We conclude Arrowood is an exception to the general principle that an administrative rule is not valid unless adopted in accordance with the provisions of Article 2A of the Administrative Procedure Act, and its holding is limited to the unique facts of that case. Therefore, because the provision of the waiver at issue here was a rule that was not promulgated in accordance with the APA, and the circumstances presented do not fit within the Arrowood exception, the provision is not legally binding and could not properly serve as the legal basis for respondent’s denial of Jonathan’s benefits.
We conclude that the superior court properly found the waiver does not carry the force of law. Therefore, the superior court did not err in its de novo review and its order reversing respondent’s denial as arbitrary and capricious is affirmed.

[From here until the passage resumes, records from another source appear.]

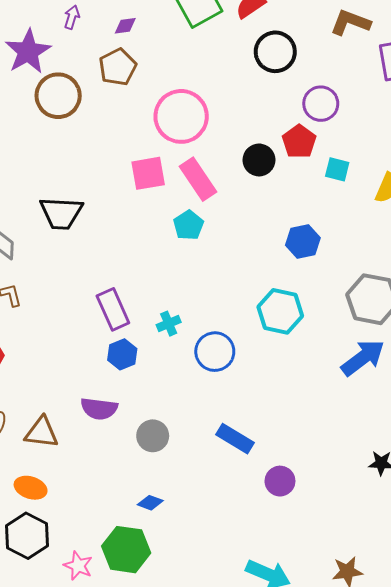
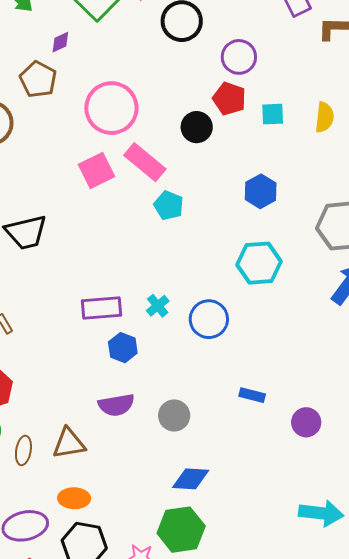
purple diamond: (125, 26) -> (60, 42), moved
cyan pentagon: (188, 225) -> (169, 205), moved
purple rectangle: (113, 309) -> (101, 308), turned -54
blue rectangle: (235, 439) -> (252, 395), size x0.7
blue diamond: (150, 503) -> (191, 479), size x1.5

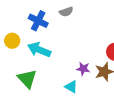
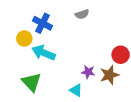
gray semicircle: (66, 12) -> (82, 14), moved
yellow circle: (12, 41) -> (24, 39), moved

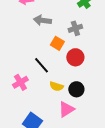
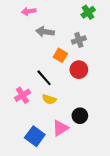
yellow semicircle: (56, 86) -> (49, 99), moved
black circle: (76, 89) -> (80, 116), moved
pink triangle: (66, 109) -> (60, 128), moved

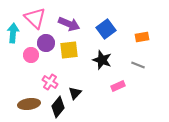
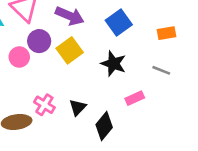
yellow square: (69, 50) -> (70, 50), turned -30
pink cross: (50, 82) -> (44, 105), moved
black diamond: (58, 107) -> (104, 126), moved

Federal regulation of state Medicaid programs requires the state agency to “promptly make corrective payments, retroactive to the date an incorrect action was taken” if it is ultimately determined that the agency incorrectly denied coverage. 42 C.F.R. § 431.246.
The “vendor payment principle,” however, generally requires payment for Medicaid services to be made only to the provider of services. 42 U.S.C. § 396a(a)(32); 42 C.F.R. § 447.10(d). This requirement encourages provider participation in Medicaid by ensuring that providers will be paid for their services absent fear of nonpayment.
Following this rationale, there is a logical exception to the vendor payment principal in the context of corrective action payments where the provider has already been paid for her services, and only the recipient requires reimbursement.
We conclude that respondent incorrectly denied McNeill’s services under Jonathan’s plan of care.
Petitioners have paid McNeill for her services throughout this appeal; therefore it is only the petitioners who require reimbursement. The vendor payment principle does not preclude respondent from making corrective action payments directly to petitioners.
Therefore, respondent must make corrective payments retroactive to the date on which these services were improperly denied.
Where there is insufficient evidence to determine the basis for the amount of payments or the value of the services provided by McNeill, this matter must be remanded to the superior court for an evidentiary hearing to determine the proper amount of reimbursement.
Affirmed in part, reversed in part and remanded.